Top of INFORMATION SUPPLIED
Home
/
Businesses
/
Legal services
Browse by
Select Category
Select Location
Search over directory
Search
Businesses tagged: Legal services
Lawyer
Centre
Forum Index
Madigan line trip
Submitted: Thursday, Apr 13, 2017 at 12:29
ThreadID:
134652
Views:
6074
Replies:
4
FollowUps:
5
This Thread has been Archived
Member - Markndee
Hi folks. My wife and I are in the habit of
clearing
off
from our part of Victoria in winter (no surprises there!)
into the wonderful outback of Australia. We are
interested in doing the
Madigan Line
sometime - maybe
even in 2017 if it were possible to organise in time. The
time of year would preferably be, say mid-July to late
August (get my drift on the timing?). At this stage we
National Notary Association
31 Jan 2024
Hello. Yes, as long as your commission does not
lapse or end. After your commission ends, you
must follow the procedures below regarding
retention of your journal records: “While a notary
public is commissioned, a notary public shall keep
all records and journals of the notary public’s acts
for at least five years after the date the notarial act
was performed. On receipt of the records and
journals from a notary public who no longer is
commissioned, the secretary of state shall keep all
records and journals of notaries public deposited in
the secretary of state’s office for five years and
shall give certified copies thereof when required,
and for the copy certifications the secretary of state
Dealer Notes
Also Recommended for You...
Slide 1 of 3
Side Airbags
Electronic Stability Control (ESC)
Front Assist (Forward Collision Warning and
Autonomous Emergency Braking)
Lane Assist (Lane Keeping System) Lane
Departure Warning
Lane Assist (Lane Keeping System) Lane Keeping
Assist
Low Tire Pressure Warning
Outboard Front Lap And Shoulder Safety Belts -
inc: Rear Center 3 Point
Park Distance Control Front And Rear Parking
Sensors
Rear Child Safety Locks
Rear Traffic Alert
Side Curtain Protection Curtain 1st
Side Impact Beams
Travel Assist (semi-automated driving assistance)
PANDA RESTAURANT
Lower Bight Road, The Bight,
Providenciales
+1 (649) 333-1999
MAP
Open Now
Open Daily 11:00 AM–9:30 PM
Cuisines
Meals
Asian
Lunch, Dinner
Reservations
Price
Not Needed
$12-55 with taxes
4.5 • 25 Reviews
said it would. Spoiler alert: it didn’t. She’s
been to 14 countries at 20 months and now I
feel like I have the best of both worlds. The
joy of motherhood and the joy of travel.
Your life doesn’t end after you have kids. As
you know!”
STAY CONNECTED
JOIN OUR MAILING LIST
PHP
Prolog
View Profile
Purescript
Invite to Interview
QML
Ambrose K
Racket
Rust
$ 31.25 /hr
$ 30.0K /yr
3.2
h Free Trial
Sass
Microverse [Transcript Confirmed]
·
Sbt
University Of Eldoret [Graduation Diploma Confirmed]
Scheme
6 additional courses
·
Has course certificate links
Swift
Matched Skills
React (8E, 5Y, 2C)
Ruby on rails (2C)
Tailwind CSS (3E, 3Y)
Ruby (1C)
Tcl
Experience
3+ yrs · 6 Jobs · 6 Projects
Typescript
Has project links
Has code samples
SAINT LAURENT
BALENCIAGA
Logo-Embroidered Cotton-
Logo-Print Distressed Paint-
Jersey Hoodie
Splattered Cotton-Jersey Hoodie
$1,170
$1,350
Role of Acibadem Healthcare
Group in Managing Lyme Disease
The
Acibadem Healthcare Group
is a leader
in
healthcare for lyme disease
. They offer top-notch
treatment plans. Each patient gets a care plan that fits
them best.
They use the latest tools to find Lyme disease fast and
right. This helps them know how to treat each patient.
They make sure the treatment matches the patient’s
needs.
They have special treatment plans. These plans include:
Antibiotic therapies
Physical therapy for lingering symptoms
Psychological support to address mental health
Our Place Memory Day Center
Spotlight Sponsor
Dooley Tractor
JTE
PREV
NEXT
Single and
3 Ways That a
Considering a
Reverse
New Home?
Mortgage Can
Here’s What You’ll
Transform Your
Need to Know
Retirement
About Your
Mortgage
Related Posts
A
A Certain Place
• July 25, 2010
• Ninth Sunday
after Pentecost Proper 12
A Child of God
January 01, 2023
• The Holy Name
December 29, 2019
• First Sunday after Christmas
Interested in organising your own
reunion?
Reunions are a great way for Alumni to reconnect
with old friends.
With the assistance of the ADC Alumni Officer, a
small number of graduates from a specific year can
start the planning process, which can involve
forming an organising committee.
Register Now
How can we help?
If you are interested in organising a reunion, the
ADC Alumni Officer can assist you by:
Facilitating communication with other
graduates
Bottom of INFORMATION SUPPLIED
== WHAT THIS TASK INVOLVES ==
Each entry above must be repeated word for word.

== TASK RESPONSE ==
Home
/
Businesses
/
Legal services
Browse by
Select Category
Select Location
Search over directory
Search
Businesses tagged: Legal services
Lawyer
Centre
Forum Index
Madigan line trip
Submitted: Thursday, Apr 13, 2017 at 12:29
ThreadID:
134652
Views:
6074
Replies:
4
FollowUps:
5
This Thread has been Archived
Member - Markndee
Hi folks. My wife and I are in the habit of
clearing
off
from our part of Victoria in winter (no surprises there!)
into the wonderful outback of Australia. We are
interested in doing the
Madigan Line
sometime - maybe
even in 2017 if it were possible to organise in time. The
time of year would preferably be, say mid-July to late
August (get my drift on the timing?). At this stage we
National Notary Association
31 Jan 2024
Hello. Yes, as long as your commission does not
lapse or end. After your commission ends, you
must follow the procedures below regarding
retention of your journal records: “While a notary
public is commissioned, a notary public shall keep
all records and journals of the notary public’s acts
for at least five years after the date the notarial act
was performed. On receipt of the records and
journals from a notary public who no longer is
commissioned, the secretary of state shall keep all
records and journals of notaries public deposited in
the secretary of state’s office for five years and
shall give certified copies thereof when required,
and for the copy certifications the secretary of state
Dealer Notes
Also Recommended for You...
Slide 1 of 3
Side Airbags
Electronic Stability Control (ESC)
Front Assist (Forward Collision Warning and
Autonomous Emergency Braking)
Lane Assist (Lane Keeping System) Lane
Departure Warning
Lane Assist (Lane Keeping System) Lane Keeping
Assist
Low Tire Pressure Warning
Outboard Front Lap And Shoulder Safety Belts -
inc: Rear Center 3 Point
Park Distance Control Front And Rear Parking
Sensors
Rear Child Safety Locks
Rear Traffic Alert
Side Curtain Protection Curtain 1st
Side Impact Beams
Travel Assist (semi-automated driving assistance)
PANDA RESTAURANT
Lower Bight Road, The Bight,
Providenciales
+1 (649) 333-1999
MAP
Open Now
Open Daily 11:00 AM–9:30 PM
Cuisines
Meals
Asian
Lunch, Dinner
Reservations
Price
Not Needed
$12-55 with taxes
4.5 • 25 Reviews
said it would. Spoiler alert: it didn’t. She’s
been to 14 countries at 20 months and now I
feel like I have the best of both worlds. The
joy of motherhood and the joy of travel.
Your life doesn’t end after you have kids. As
you know!”
STAY CONNECTED
JOIN OUR MAILING LIST
PHP
Prolog
View Profile
Purescript
Invite to Interview
QML
Ambrose K
Racket
Rust
$ 31.25 /hr
$ 30.0K /yr
3.2
h Free Trial
Sass
Microverse [Transcript Confirmed]
·
Sbt
University Of Eldoret [Graduation Diploma Confirmed]
Scheme
6 additional courses
·
Has course certificate links
Swift
Matched Skills
React (8E, 5Y, 2C)
Ruby on rails (2C)
Tailwind CSS (3E, 3Y)
Ruby (1C)
Tcl
Experience
3+ yrs · 6 Jobs · 6 Projects
Typescript
Has project links
Has code samples
SAINT LAURENT
BALENCIAGA
Logo-Embroidered Cotton-
Logo-Print Distressed Paint-
Jersey Hoodie
Splattered Cotton-Jersey Hoodie
$1,170
$1,350
Role of Acibadem Healthcare
Group in Managing Lyme Disease
The
Acibadem Healthcare Group
is a leader
in
healthcare for lyme disease
. They offer top-notch
treatment plans. Each patient gets a care plan that fits
them best.
They use the latest tools to find Lyme disease fast and
right. This helps them know how to treat each patient.
They make sure the treatment matches the patient’s
needs.
They have special treatment plans. These plans include:
Antibiotic therapies
Physical therapy for lingering symptoms
Psychological support to address mental health
Our Place Memory Day Center
Spotlight Sponsor
Dooley Tractor
JTE
PREV
NEXT
Single and
3 Ways That a
Considering a
Reverse
New Home?
Mortgage Can
Here’s What You’ll
Transform Your
Need to Know
Retirement
About Your
Mortgage
Related Posts
A
A Certain Place
• July 25, 2010
• Ninth Sunday
after Pentecost Proper 12
A Child of God
January 01, 2023
• The Holy Name
December 29, 2019
• First Sunday after Christmas
Interested in organising your own
reunion?
Reunions are a great way for Alumni to reconnect
with old friends.
With the assistance of the ADC Alumni Officer, a
small number of graduates from a specific year can
start the planning process, which can involve
forming an organising committee.
Register Now
How can we help?
If you are interested in organising a reunion, the
ADC Alumni Officer can assist you by:
Facilitating communication with other
graduates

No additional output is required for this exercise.